> _The task_
All the entries that follow must be written out again exactly.
########
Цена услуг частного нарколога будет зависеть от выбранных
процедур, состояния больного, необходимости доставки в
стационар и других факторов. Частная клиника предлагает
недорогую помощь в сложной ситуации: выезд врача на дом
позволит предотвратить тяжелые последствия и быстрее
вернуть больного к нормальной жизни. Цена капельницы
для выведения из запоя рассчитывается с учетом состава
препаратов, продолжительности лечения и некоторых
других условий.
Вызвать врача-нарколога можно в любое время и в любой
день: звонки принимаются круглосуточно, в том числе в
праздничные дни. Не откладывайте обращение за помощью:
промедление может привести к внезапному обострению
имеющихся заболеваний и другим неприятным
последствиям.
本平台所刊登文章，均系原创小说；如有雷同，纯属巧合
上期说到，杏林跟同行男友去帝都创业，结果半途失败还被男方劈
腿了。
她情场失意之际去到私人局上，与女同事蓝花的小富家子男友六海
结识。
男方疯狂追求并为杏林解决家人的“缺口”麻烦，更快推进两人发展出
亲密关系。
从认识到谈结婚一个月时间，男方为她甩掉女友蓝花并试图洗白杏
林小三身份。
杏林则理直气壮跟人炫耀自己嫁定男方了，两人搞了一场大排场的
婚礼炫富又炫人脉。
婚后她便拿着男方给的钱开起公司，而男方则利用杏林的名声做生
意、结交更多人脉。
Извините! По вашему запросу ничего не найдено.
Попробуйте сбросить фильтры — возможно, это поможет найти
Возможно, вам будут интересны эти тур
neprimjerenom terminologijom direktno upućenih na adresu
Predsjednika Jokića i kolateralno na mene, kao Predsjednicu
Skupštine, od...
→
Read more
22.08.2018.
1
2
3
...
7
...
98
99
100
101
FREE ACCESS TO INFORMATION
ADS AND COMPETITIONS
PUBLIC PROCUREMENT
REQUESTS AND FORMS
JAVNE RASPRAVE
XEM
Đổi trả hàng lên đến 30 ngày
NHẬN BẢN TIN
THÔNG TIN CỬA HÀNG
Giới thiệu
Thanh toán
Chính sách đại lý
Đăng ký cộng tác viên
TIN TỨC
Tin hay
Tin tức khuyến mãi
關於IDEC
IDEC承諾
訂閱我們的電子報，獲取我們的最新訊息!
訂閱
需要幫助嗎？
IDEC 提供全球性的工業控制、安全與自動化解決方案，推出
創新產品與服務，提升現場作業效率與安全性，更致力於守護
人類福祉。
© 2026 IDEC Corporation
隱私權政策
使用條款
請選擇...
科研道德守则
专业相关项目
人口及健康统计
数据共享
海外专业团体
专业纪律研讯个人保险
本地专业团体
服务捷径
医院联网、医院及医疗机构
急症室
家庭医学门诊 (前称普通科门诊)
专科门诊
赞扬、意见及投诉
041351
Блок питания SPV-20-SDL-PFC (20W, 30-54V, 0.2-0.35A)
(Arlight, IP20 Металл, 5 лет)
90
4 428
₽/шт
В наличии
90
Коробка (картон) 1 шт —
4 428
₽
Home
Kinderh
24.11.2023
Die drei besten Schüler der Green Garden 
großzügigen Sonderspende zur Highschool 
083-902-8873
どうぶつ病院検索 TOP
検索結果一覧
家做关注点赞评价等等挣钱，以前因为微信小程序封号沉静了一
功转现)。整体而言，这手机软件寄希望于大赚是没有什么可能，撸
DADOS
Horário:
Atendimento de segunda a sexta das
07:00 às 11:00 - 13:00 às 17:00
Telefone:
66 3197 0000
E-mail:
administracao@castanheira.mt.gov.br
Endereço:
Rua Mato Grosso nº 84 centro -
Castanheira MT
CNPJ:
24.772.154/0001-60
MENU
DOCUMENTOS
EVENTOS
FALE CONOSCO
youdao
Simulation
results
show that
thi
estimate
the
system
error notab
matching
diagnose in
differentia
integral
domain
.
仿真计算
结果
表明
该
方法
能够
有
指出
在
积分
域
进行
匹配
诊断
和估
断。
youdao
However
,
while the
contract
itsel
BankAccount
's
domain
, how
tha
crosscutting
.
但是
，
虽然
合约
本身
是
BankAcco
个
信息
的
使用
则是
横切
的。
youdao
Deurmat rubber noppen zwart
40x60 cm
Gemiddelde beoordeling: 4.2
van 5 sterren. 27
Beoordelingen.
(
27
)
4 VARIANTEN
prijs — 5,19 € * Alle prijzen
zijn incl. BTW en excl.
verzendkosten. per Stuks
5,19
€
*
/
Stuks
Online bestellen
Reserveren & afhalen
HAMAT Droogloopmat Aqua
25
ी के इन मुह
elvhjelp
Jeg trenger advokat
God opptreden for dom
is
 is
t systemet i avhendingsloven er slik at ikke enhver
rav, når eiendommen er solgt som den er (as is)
########
> _Solution_
Цена услуг частного нарколога будет зависеть от выбранных
процедур, состояния больного, необходимости доставки в
стационар и других факторов. Частная клиника предлагает
недорогую помощь в сложной ситуации: выезд врача на дом
позволит предотвратить тяжелые последствия и быстрее
вернуть больного к нормальной жизни. Цена капельницы
для выведения из запоя рассчитывается с учетом состава
препаратов, продолжительности лечения и некоторых
других условий.
Вызвать врача-нарколога можно в любое время и в любой
день: звонки принимаются круглосуточно, в том числе в
праздничные дни. Не откладывайте обращение за помощью:
промедление может привести к внезапному обострению
имеющихся заболеваний и другим неприятным
последствиям.
本平台所刊登文章，均系原创小说；如有雷同，纯属巧合
上期说到，杏林跟同行男友去帝都创业，结果半途失败还被男方劈
腿了。
她情场失意之际去到私人局上，与女同事蓝花的小富家子男友六海
结识。
男方疯狂追求并为杏林解决家人的“缺口”麻烦，更快推进两人发展出
亲密关系。
从认识到谈结婚一个月时间，男方为她甩掉女友蓝花并试图洗白杏
林小三身份。
杏林则理直气壮跟人炫耀自己嫁定男方了，两人搞了一场大排场的
婚礼炫富又炫人脉。
婚后她便拿着男方给的钱开起公司，而男方则利用杏林的名声做生
意、结交更多人脉。
Извините! По вашему запросу ничего не найдено.
Попробуйте сбросить фильтры — возможно, это поможет найти
Возможно, вам будут интересны эти тур
neprimjerenom terminologijom direktno upućenih na adresu
Predsjednika Jokića i kolateralno na mene, kao Predsjednicu
Skupštine, od...
→
Read more
22.08.2018.
1
2
3
...
7
...
98
99
100
101
FREE ACCESS TO INFORMATION
ADS AND COMPETITIONS
PUBLIC PROCUREMENT
REQUESTS AND FORMS
JAVNE RASPRAVE
XEM
Đổi trả hàng lên đến 30 ngày
NHẬN BẢN TIN
THÔNG TIN CỬA HÀNG
Giới thiệu
Thanh toán
Chính sách đại lý
Đăng ký cộng tác viên
TIN TỨC
Tin hay
Tin tức khuyến mãi
關於IDEC
IDEC承諾
訂閱我們的電子報，獲取我們的最新訊息!
訂閱
需要幫助嗎？
IDEC 提供全球性的工業控制、安全與自動化解決方案，推出
創新產品與服務，提升現場作業效率與安全性，更致力於守護
人類福祉。
© 2026 IDEC Corporation
隱私權政策
使用條款
請選擇...
科研道德守则
专业相关项目
人口及健康统计
数据共享
海外专业团体
专业纪律研讯个人保险
本地专业团体
服务捷径
医院联网、医院及医疗机构
急症室
家庭医学门诊 (前称普通科门诊)
专科门诊
赞扬、意见及投诉
041351
Блок питания SPV-20-SDL-PFC (20W, 30-54V, 0.2-0.35A)
(Arlight, IP20 Металл, 5 лет)
90
4 428
₽/шт
В наличии
90
Коробка (картон) 1 шт —
4 428
₽
Home
Kinderh
24.11.2023
Die drei besten Schüler der Green Garden 
großzügigen Sonderspende zur Highschool 
083-902-8873
どうぶつ病院検索 TOP
検索結果一覧
家做关注点赞评价等等挣钱，以前因为微信小程序封号沉静了一
功转现)。整体而言，这手机软件寄希望于大赚是没有什么可能，撸
DADOS
Horário:
Atendimento de segunda a sexta das
07:00 às 11:00 - 13:00 às 17:00
Telefone:
66 3197 0000
E-mail:
administracao@castanheira.mt.gov.br
Endereço:
Rua Mato Grosso nº 84 centro -
Castanheira MT
CNPJ:
24.772.154/0001-60
MENU
DOCUMENTOS
EVENTOS
FALE CONOSCO
youdao
Simulation
results
show that
thi
estimate
the
system
error notab
matching
diagnose in
differentia
integral
domain
.
仿真计算
结果
表明
该
方法
能够
有
指出
在
积分
域
进行
匹配
诊断
和估
断。
youdao
However
,
while the
contract
itsel
BankAccount
's
domain
, how
tha
crosscutting
.
但是
，
虽然
合约
本身
是
BankAcco
个
信息
的
使用
则是
横切
的。
youdao
Deurmat rubber noppen zwart
40x60 cm
Gemiddelde beoordeling: 4.2
van 5 sterren. 27
Beoordelingen.
(
27
)
4 VARIANTEN
prijs — 5,19 € * Alle prijzen
zijn incl. BTW en excl.
verzendkosten. per Stuks
5,19
€
*
/
Stuks
Online bestellen
Reserveren & afhalen
HAMAT Droogloopmat Aqua
25
ी के इन मुह
elvhjelp
Jeg trenger advokat
God opptreden for dom
is
 is
t systemet i avhendingsloven er slik at ikke enhver
rav, når eiendommen er solgt som den er (as is)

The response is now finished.